The meeting noted that external public debt to GDP has reduced from 21.4 percent in FY 2013 to 20.8 percent while net domestic debt increased from 38.8 percent in FY 2013 to 40.5 percent in FY 2016. As of July-March 2017, the net public debt stood at 59.3 percent below the threshold of 60 percent as prescribed in FRDL Act.
The Minister informed that Government is adhering to the Medium Term Debt Management Strategy to make public debt portfolio more sustainable. The government is focusing on extending the average time to maturity of domestic debt. The debt sustainability indicators of domestic and external debt have improved compared to FY 2013.
The meeting was informed that the current account deficit widened to $10.64 billion due to fall in exports and remittances during July-May 2017. The decline in exports is more due to exogenous factors as the decline in exports was also witnessed in other regional countries. The meeting noted that negative effects of exports are bottoming out as during the outgoing fiscal year six months have witnessed positive YOY growth with highest in June 2017 at 16 percent.
The Minister expressed the need for necessary measure to address the widening current account deficit. He said, the government has already initiated a number of measures for exports enhancement. There is no load shedding for the industrial sector. The tariffs have been slashed. He stressed to look into the competitiveness aspect and stressed upon a multi-pronged approach at federal, provincial and local level.
The Governor SBP informed that monetary expansion during FY 2017 remained aligned with the overall improvements in macroeconomic indicators with substantial contribution stemming from pick-up in private sector credit. In fact, the private sector credit flows posted their highest level since 1999. The credit to private sector recorded strong growth of 18.7 percent (Rs.633.2 billion) during July-23 June FY 2017, compared to 9.5% in the comparable period of FY 2016. Prudent monetary policy and lower budgetary borrowing from commercial banks have helped the private sector credit boom.

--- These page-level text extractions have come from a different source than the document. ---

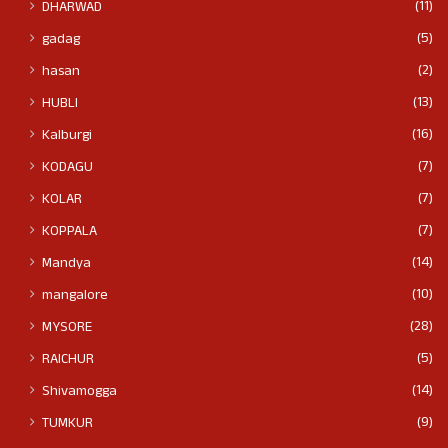
(11)
DHARWAD
(5)
gadag
(2)
hasan
(13)
HUBLI
(16)
Kalburgi
(7)
KODAGU
(7)
KOLAR
(7)
KOPPALA
(14)
Mandya
(10)
mangalore
(28)
MYSORE
(5)
RAICHUR
(14)
Shivamogga
(9)
TUMKUR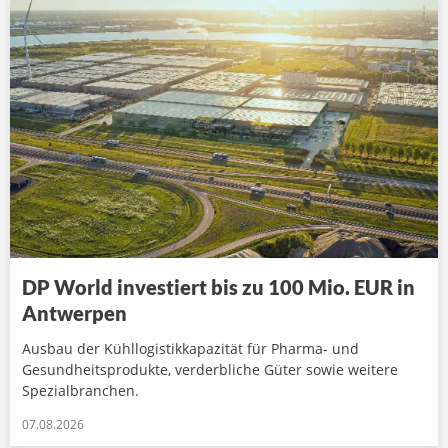
DP World investiert bis zu 100 Mio. EUR in
Antwerpen
Ausbau der Kühllogistikkapazität für Pharma- und
Gesundheitsprodukte, verderbliche Güter sowie weitere
Spezialbranchen.
07.08.2026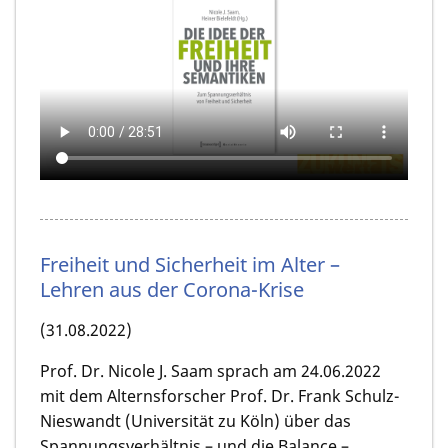
Freiheit und Sicherheit im Alter –
Lehren aus der Corona-Krise
(31.08.2022)
Prof. Dr. Nicole J. Saam sprach am 24.06.2022
mit dem Alternsforscher Prof. Dr. Frank Schulz-
Nieswandt (Universität zu Köln) über das
Spannungsverhältnis – und die Balance –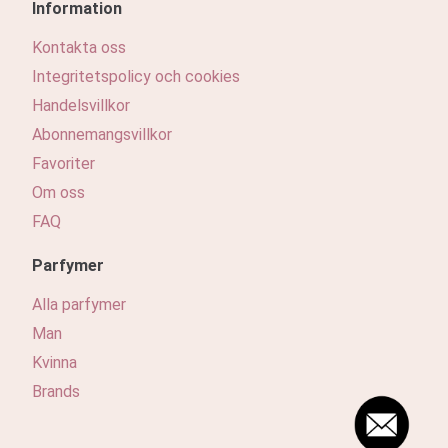
Information
Kontakta oss
Integritetspolicy och cookies
Handelsvillkor
Abonnemangsvillkor
Favoriter
Om oss
FAQ
Parfymer
Alla parfymer
Man
Kvinna
Brands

Overall, there has been a broad-based increase in credit demand, especially from fixed investment, during FY 2017 with impetus coming from: textile, manufacturing, commerce & trade, electricity, gas & water supply, food and beverages, coke and refined petroleum, chemicals, cement, construction.

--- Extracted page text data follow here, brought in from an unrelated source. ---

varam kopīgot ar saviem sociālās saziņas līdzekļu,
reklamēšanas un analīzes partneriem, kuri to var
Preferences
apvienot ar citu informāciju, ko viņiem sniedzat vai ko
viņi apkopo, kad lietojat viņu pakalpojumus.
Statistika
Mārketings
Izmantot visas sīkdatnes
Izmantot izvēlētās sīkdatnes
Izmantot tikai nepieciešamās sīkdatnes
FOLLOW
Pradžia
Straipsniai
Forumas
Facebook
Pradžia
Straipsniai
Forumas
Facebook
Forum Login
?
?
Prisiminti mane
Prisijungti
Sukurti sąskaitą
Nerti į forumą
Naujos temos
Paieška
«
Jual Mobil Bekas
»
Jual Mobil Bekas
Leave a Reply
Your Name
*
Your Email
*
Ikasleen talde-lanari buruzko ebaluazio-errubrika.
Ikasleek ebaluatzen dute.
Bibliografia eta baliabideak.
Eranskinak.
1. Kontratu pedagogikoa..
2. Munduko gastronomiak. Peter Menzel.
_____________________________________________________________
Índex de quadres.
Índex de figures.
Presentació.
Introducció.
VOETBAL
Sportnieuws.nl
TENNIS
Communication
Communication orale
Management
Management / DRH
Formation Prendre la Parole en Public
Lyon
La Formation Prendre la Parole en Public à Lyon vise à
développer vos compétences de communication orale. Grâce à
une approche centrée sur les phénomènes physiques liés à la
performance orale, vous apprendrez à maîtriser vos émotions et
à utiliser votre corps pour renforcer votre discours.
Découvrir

Reserve money growth decelerated to 22.5 percent during 01 Jul-23 June FY 2017 as against a growth of 27.1 percent in corresponding period of last year. During 01 Jul-23 June FY 2017, CIC stood at Rs.576.26 billion compared with an increase of Rs.703.65 billion in the corresponding period of FY2016. Total deposits with banks have improved by 12%. However, the current account deficit increased to over 3% of GDP and policy interventions need to be taken to address this challenge.
The Minister for Finance decided to establish an inter-ministerial committee comprising members from Ministry of Finance, Commerce, SBP and PIDE on tariff rationalization so that tariff policy be aligned with trade policy leading to improvement in balance of trade. The Committee will submit its recommendations within four weeks time.
The Ministry of Commerce informed that trade deficit widened to 32.3 percent compared to last year. Exports have continued to decline at a subdued rate of 1.63 percent and while imports increased by 18.7 percent. Pakistan’s exports have increased to EU countries where it is enjoying GSP plus unilateral concessions. The negative effects of the exports are bottoming out, and it is expected that exports will improve in coming months. In this regard the Minister for Finance stated that to help export proceeds, duty-drawback claims would be honored and assured that claims will be cleared alongwith sales tax refunds, at the earliest.
The Minister thanked the members and suggested that the next meeting be called in August 2017 to review the inter- ministerial committee report on tariff rationalization.